Saved entries
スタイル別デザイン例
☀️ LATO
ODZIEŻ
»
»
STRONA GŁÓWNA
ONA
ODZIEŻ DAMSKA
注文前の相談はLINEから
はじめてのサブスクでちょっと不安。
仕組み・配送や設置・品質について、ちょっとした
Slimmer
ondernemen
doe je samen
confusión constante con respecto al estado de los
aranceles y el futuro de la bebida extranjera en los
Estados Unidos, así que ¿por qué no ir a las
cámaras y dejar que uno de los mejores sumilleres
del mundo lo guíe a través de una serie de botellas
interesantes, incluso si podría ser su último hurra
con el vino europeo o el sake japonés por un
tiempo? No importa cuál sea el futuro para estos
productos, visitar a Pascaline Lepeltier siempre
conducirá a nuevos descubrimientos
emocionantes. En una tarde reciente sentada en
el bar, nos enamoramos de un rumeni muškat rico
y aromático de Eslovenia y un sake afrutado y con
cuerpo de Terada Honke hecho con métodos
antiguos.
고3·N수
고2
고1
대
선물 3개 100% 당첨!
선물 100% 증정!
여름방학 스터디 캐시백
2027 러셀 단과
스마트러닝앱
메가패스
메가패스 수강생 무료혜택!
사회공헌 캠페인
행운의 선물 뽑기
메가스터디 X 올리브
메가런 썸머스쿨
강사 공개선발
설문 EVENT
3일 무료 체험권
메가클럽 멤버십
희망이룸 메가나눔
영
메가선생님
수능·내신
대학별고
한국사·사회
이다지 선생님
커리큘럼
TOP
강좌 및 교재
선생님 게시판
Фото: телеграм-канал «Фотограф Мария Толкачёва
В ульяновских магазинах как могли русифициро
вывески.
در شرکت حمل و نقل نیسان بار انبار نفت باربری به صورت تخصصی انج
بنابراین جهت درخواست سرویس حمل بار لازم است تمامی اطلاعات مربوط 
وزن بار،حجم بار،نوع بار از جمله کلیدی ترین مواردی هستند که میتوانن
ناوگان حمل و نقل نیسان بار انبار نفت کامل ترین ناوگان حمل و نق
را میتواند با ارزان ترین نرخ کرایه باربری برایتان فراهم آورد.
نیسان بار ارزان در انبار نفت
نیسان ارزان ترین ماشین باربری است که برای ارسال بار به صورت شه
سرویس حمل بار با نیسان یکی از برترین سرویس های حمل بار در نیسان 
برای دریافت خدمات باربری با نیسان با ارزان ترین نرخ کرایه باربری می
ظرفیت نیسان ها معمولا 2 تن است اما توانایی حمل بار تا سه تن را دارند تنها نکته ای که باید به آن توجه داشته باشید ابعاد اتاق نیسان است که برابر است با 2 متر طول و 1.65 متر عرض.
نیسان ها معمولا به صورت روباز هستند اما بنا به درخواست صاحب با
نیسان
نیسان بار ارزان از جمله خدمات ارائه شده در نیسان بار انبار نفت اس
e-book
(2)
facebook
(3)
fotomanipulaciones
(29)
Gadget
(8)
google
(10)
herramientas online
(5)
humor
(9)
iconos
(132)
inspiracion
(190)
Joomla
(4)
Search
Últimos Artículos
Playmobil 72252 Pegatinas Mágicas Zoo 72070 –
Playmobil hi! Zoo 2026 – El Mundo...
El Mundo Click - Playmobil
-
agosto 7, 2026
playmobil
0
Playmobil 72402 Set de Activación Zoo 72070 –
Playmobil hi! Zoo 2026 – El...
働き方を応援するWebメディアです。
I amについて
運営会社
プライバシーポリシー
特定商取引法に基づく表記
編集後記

* WORK INSTRUCTIONS *
Your task is to set down exactly the lines from the line containing "برای دریافت خدمات" to the end of the data above, including both ends.

* RESPONSE AREA *
برای دریافت خدمات باربری با نیسان با ارزان ترین نرخ کرایه باربری می
ظرفیت نیسان ها معمولا 2 تن است اما توانایی حمل بار تا سه تن را دارند تنها نکته ای که باید به آن توجه داشته باشید ابعاد اتاق نیسان است که برابر است با 2 متر طول و 1.65 متر عرض.
نیسان ها معمولا به صورت روباز هستند اما بنا به درخواست صاحب با
نیسان
نیسان بار ارزان از جمله خدمات ارائه شده در نیسان بار انبار نفت اس
e-book
(2)
facebook
(3)
fotomanipulaciones
(29)
Gadget
(8)
google
(10)
herramientas online
(5)
humor
(9)
iconos
(132)
inspiracion
(190)
Joomla
(4)
Search
Últimos Artículos
Playmobil 72252 Pegatinas Mágicas Zoo 72070 –
Playmobil hi! Zoo 2026 – El Mundo...
El Mundo Click - Playmobil
-
agosto 7, 2026
playmobil
0
Playmobil 72402 Set de Activación Zoo 72070 –
Playmobil hi! Zoo 2026 – El...
働き方を応援するWebメディアです。
I amについて
運営会社
プライバシーポリシー
特定商取引法に基づく表記
編集後記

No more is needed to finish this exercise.